WHAT THE TASK REQUIRES ::
Please reproduce all of the entries exactly, without omitting any.

EXERCISE DATA ::
+++
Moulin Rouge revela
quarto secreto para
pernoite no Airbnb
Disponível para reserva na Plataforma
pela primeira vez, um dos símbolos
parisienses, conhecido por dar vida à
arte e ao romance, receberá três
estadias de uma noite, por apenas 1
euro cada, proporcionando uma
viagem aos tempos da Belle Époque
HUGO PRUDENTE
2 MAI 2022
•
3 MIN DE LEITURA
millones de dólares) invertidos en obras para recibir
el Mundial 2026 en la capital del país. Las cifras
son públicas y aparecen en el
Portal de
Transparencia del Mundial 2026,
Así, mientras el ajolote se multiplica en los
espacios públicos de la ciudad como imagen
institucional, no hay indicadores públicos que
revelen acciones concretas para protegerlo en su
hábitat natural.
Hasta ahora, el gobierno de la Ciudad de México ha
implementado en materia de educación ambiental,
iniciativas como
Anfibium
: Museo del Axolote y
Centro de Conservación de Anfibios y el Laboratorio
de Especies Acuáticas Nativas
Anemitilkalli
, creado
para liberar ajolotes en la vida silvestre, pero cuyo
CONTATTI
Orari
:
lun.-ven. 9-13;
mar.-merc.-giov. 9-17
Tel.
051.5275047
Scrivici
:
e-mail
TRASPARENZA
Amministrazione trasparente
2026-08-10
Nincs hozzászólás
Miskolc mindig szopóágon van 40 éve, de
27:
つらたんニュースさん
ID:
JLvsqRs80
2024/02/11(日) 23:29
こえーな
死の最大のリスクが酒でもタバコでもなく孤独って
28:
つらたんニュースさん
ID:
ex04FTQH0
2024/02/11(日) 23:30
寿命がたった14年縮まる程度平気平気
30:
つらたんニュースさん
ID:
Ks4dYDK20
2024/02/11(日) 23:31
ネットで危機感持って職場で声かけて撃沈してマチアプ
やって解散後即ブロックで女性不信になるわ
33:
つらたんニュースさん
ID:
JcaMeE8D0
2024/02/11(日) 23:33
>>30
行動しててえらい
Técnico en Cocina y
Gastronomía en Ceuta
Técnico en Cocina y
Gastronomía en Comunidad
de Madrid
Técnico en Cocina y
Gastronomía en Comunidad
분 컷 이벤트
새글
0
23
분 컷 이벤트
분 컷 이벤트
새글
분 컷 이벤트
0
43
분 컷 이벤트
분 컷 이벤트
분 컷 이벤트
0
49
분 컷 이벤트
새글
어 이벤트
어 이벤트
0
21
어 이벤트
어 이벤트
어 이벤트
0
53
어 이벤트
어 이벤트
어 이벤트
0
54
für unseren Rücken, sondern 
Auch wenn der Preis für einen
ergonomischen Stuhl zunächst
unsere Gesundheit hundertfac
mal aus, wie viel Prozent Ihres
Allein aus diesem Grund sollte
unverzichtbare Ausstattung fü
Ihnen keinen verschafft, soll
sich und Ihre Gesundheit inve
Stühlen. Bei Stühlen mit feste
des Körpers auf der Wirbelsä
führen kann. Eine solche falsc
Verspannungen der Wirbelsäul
+++
RESULT OF THIS EXERCISE ::
Moulin Rouge revela
quarto secreto para
pernoite no Airbnb
Disponível para reserva na Plataforma
pela primeira vez, um dos símbolos
parisienses, conhecido por dar vida à
arte e ao romance, receberá três
estadias de uma noite, por apenas 1
euro cada, proporcionando uma
viagem aos tempos da Belle Époque
HUGO PRUDENTE
2 MAI 2022
•
3 MIN DE LEITURA
millones de dólares) invertidos en obras para recibir
el Mundial 2026 en la capital del país. Las cifras
son públicas y aparecen en el
Portal de
Transparencia del Mundial 2026,
Así, mientras el ajolote se multiplica en los
espacios públicos de la ciudad como imagen
institucional, no hay indicadores públicos que
revelen acciones concretas para protegerlo en su
hábitat natural.
Hasta ahora, el gobierno de la Ciudad de México ha
implementado en materia de educación ambiental,
iniciativas como
Anfibium
: Museo del Axolote y
Centro de Conservación de Anfibios y el Laboratorio
de Especies Acuáticas Nativas
Anemitilkalli
, creado
para liberar ajolotes en la vida silvestre, pero cuyo
CONTATTI
Orari
:
lun.-ven. 9-13;
mar.-merc.-giov. 9-17
Tel.
051.5275047
Scrivici
:
e-mail
TRASPARENZA
Amministrazione trasparente
2026-08-10
Nincs hozzászólás
Miskolc mindig szopóágon van 40 éve, de
27:
つらたんニュースさん
ID:
JLvsqRs80
2024/02/11(日) 23:29
こえーな
死の最大のリスクが酒でもタバコでもなく孤独って
28:
つらたんニュースさん
ID:
ex04FTQH0
2024/02/11(日) 23:30
寿命がたった14年縮まる程度平気平気
30:
つらたんニュースさん
ID:
Ks4dYDK20
2024/02/11(日) 23:31
ネットで危機感持って職場で声かけて撃沈してマチアプ
やって解散後即ブロックで女性不信になるわ
33:
つらたんニュースさん
ID:
JcaMeE8D0
2024/02/11(日) 23:33
>>30
行動しててえらい
Técnico en Cocina y
Gastronomía en Ceuta
Técnico en Cocina y
Gastronomía en Comunidad
de Madrid
Técnico en Cocina y
Gastronomía en Comunidad
분 컷 이벤트
새글
0
23
분 컷 이벤트
분 컷 이벤트
새글
분 컷 이벤트
0
43
분 컷 이벤트
분 컷 이벤트
분 컷 이벤트
0
49
분 컷 이벤트
새글
어 이벤트
어 이벤트
0
21
어 이벤트
어 이벤트
어 이벤트
0
53
어 이벤트
어 이벤트
어 이벤트
0
54
für unseren Rücken, sondern 
Auch wenn der Preis für einen
ergonomischen Stuhl zunächst
unsere Gesundheit hundertfac
mal aus, wie viel Prozent Ihres
Allein aus diesem Grund sollte
unverzichtbare Ausstattung fü
Ihnen keinen verschafft, soll
sich und Ihre Gesundheit inve
Stühlen. Bei Stühlen mit feste
des Körpers auf der Wirbelsä
führen kann. Eine solche falsc
Verspannungen der Wirbelsäul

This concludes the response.